_Required work_. Return, unchanged and with no pictures, the lines below from the very first through the one that contains "Module 1: Understanding Newborn Sleep".

Page-level text extractions:
--- START ---
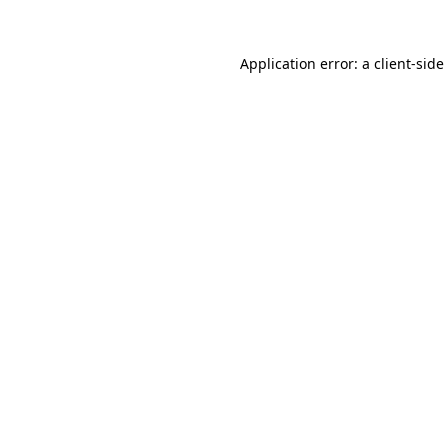
Application error: a
client
-side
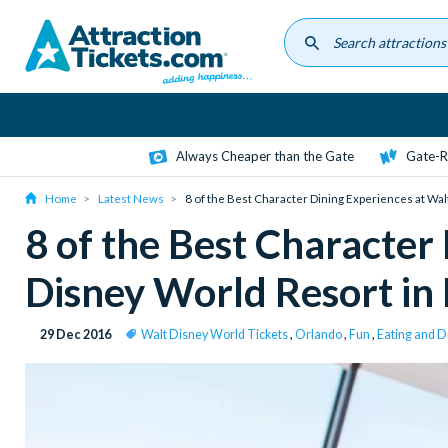
Skip
to
main
content
Always Cheaper than the Gate
Gate-R
Home
Latest News
8 of the Best Character Dining Experiences at Wal
8 of the Best Character
Disney World Resort in 
29 Dec 2016
Walt Disney World Tickets
,
Orlando
,
Fun
,
Eating and D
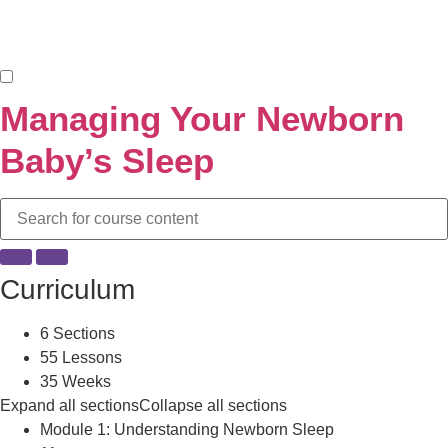
Managing Your Newborn
Baby’s Sleep
Curriculum
6 Sections
55 Lessons
35 Weeks
Expand all sections
Collapse all sections
Module 1: Understanding Newborn Sleep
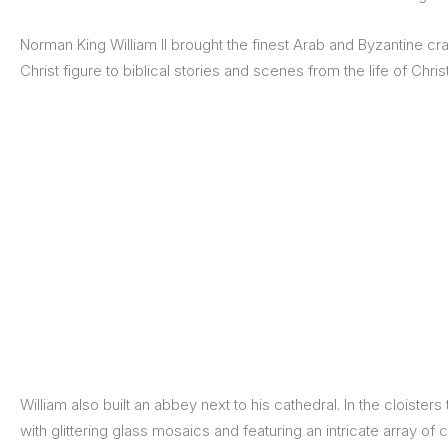
Norman King William II brought the finest Arab and Byzantine cr
Christ figure to biblical stories and scenes from the life of Christ
William also built an abbey next to his cathedral. In the clois
with glittering glass mosaics and featuring an intricate array o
--- END ---
_Completed task_.
Application error: a
client
-side
Skip
to
main
content
Always Cheaper than the Gate
Gate-R
Home
Latest News
8 of the Best Character Dining Experiences at Wal
8 of the Best Character
Disney World Resort in 
29 Dec 2016
Walt Disney World Tickets
,
Orlando
,
Fun
,
Eating and D
Managing Your Newborn
Baby’s Sleep
Curriculum
6 Sections
55 Lessons
35 Weeks
Expand all sections
Collapse all sections
Module 1: Understanding Newborn Sleep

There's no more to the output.